Recommender System for Books
Dec 13, 2024

- Best model RMSE: 0.82 (held-out ratings)
- Compared ALS, user-kNN, item-kNN, and metadata-enhanced hybrid CF
- Grade: 5.25 / 6
TL;DR
- Tackled the book recommendation problem on an extremely sparse user–item ratings dataset.
- Implemented ALS, user-based CF, item-based CF (with metadata), and a hybrid CF approach.
- Achieved best performance with the hybrid CF + metadata model: RMSE 0.82.
- Showed that metadata can add valuable information to improve recommendations.
At a glance
- Role: ML engineer (team of 2)
- Timeline: Oct–Dec 2024 (7 weeks)
- Context: EPFL Distributed Information Systems course project
- Users/Stakeholders: Students, researchers, and book recommendation engines
- Scope: Modeling, Hyperparameter tuning, Metadata integration, Evaluation
Problem
Recommender systems must predict user preferences despite sparse data: most users rate only one or two items, and new books suffer from cold-start issues. Traditional collaborative filtering (CF) struggles in such settings. The challenge: can we build a scalable recommender that performs well under sparsity, while still personalizing recommendations?
Solution overview
We implemented and compared multiple CF models:
- ALS matrix factorization — baseline latent factor model.
- User-based kNN CF — leverages user similarity for predictions.
- Item-based kNN CF with metadata — enriches similarity with book metadata (subjects, summaries, language).
- Hybrid CF — averages predictions from user- and item-based CF to balance their strengths.
Architecture
- Ratings matrix → split into train/val/test.
- ALS learns latent factors.
- kNN finds nearest neighbors (users or items) via cosine similarity.
- Metadata (ISBN-based features clustered with Sentence-BERT + k-means) enriches item similarity.
- Hybrid CF combines user- and item-CF predictions.
Data
- Dataset: Sparse user–book ratings matrix (explicit feedback).
- Sparsity: ~99.97% missing values (~100k ratings across ~19k users × ~15k books).
- Metadata: Subjects, summaries, and language from ISBNs.
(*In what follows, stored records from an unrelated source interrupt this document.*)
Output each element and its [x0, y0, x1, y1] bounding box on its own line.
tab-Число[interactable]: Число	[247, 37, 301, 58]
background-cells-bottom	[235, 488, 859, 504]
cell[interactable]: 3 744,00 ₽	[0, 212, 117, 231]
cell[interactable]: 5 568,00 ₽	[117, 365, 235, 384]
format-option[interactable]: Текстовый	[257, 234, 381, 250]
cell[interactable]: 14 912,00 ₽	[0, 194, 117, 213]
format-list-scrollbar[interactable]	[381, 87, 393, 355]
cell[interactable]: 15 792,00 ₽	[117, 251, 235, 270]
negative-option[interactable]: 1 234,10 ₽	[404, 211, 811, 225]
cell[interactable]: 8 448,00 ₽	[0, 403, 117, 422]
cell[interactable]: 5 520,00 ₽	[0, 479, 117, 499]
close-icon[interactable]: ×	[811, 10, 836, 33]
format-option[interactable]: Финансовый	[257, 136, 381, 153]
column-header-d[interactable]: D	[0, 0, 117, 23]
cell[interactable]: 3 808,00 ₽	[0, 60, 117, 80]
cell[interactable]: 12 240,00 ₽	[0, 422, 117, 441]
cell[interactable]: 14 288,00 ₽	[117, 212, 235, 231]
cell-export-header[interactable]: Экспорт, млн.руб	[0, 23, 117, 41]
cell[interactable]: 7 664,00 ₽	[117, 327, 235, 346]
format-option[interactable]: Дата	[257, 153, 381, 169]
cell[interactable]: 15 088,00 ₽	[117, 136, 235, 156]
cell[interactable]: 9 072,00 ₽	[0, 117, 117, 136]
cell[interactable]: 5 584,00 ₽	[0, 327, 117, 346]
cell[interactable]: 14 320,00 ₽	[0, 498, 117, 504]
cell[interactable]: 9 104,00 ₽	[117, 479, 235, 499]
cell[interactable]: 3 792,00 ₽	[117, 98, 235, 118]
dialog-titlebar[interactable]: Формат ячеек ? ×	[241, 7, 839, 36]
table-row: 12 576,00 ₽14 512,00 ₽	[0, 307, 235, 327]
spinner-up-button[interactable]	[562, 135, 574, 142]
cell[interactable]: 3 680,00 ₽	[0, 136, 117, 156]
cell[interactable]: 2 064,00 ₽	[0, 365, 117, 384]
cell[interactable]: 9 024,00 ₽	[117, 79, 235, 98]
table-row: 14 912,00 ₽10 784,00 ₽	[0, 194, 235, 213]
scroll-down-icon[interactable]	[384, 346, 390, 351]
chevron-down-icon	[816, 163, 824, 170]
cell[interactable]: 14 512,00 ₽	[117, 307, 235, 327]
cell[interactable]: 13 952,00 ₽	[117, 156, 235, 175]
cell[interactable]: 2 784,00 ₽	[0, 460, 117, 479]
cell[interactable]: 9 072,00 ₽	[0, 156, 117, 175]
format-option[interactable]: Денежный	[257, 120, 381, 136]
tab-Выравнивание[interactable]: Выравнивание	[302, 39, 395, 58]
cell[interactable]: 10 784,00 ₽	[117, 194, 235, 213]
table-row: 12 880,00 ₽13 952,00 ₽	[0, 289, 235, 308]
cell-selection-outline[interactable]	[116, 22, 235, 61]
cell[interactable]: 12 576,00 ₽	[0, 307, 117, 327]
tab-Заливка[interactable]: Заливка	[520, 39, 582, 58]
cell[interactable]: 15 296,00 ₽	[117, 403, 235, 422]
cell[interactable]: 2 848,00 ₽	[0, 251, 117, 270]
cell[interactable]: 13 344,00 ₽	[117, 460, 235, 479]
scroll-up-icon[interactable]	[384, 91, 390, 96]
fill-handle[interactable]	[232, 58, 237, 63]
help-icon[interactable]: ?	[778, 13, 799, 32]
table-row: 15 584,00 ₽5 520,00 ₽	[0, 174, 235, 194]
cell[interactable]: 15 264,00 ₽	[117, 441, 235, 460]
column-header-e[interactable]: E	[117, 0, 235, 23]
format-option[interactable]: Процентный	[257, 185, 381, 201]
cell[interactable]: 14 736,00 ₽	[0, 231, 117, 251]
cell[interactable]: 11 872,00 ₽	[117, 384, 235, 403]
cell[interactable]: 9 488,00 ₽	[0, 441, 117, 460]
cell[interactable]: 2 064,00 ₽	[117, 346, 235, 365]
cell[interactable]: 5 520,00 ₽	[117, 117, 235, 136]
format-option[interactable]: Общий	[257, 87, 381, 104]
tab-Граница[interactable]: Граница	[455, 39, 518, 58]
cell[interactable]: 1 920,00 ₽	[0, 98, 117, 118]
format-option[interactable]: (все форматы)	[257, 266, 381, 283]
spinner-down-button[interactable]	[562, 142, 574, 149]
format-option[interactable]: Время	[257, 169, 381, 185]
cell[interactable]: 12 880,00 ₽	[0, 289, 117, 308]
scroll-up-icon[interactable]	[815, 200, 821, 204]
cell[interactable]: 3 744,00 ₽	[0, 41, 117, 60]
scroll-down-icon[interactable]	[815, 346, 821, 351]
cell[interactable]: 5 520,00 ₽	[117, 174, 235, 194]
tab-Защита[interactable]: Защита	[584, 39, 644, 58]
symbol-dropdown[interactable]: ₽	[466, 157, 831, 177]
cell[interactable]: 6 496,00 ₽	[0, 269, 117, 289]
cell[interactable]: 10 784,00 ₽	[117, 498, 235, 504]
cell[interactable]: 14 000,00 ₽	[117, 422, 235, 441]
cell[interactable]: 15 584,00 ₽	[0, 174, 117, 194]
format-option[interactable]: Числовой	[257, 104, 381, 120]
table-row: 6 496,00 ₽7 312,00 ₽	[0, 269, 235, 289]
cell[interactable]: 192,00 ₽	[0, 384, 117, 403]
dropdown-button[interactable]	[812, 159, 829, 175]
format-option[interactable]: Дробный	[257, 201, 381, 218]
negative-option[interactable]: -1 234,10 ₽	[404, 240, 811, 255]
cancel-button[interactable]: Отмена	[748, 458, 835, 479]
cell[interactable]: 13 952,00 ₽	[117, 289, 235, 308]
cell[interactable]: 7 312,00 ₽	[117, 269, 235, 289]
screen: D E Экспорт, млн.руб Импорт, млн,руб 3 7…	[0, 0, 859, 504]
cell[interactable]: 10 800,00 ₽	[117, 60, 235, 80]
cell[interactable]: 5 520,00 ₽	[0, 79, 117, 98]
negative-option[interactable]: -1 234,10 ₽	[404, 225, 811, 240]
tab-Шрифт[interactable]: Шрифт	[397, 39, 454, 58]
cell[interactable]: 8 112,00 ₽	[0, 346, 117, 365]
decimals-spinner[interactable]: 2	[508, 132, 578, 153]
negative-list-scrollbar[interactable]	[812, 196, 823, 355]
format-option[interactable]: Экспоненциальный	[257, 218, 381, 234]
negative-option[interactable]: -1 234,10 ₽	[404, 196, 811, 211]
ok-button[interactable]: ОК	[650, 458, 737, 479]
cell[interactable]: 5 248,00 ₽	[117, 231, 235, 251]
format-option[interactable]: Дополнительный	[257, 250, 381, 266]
Encoded as categorical features and via clustering on Sentence-BERT embeddings.
- Splits: Train/val/test with only users and items appearing in train included in validation/test.
Method
- ALS: Latent factor decomposition with tuned factors (k=50), regularization (λ=0.8), 20 iterations.
- User-based CF: Cosine similarity over user rating vectors; neighborhood size tuned via grid search.
- Item-based CF: Cosine similarity over item rating vectors; metadata clusters added to similarity computation.
- Hybrid CF: Weighted average of user- and item-based predictions; optimized over validation set.
Experiments & Results
Benchmarks
A value of k = 5 was chosen for kNN models based on validation RMSEs.
| Model Variant | RMSE (test) |
|---|---|
| Hybrid CF + metadata | 0.8242 |
| User-based CF | 0.8252 |
| Item-based CF | 0.8260 |
| Item-based CF + metadata | 0.8256 |
| ALS | 1.1318 |
Evaluation protocol.
- Metric: RMSE on held-out ratings.
- Hyperparameter tuning:
- ALS: latent factors, regularization, number of parameters.
- Collaborative filtering: kNN
- Metadata clusters: k-means clustering.
Analysis
- ALS struggled with sparsity (RMSE > 1.1).
- User-based CF outperformed item-based CF slightly.
- Metadata improved item-based similarity but only marginally.
- Hybrid CF consistently yielded the best balance, with RMSE 0.824.
Impact
- Showed that classic CF methods remain strong baselines, even under severe sparsity.
- Demonstrated that metadata integration enhances methods, though with small improvements.
- Provided a scalable hybrid method with the strongest performance for this dataset.
What I learned
- Importance of hyperparameter tuning for CF stability.
- How sparsity impacts user- and item-based methods.
- Metadata helps but doesn’t always translate into large RMSE gains.
- Hybrid models are often more robust than single approaches.
Future Work
- Extend hybrid approach with weighted ensembles instead of simple averages.
- Incorporate implicit feedback (clicks, views) in addition to explicit ratings.
- Experiment with neural recommenders (Autoencoders, LightGCN) on this dataset.
- Explore real-world deployment with scalability and latency constraints.
References
- Scikit-learn NearestNeighbors documentation.
- Reimers & Gurevych (2019): Sentence-BERT.
- Rafailov et al. (2023): Hybrid CF strategies.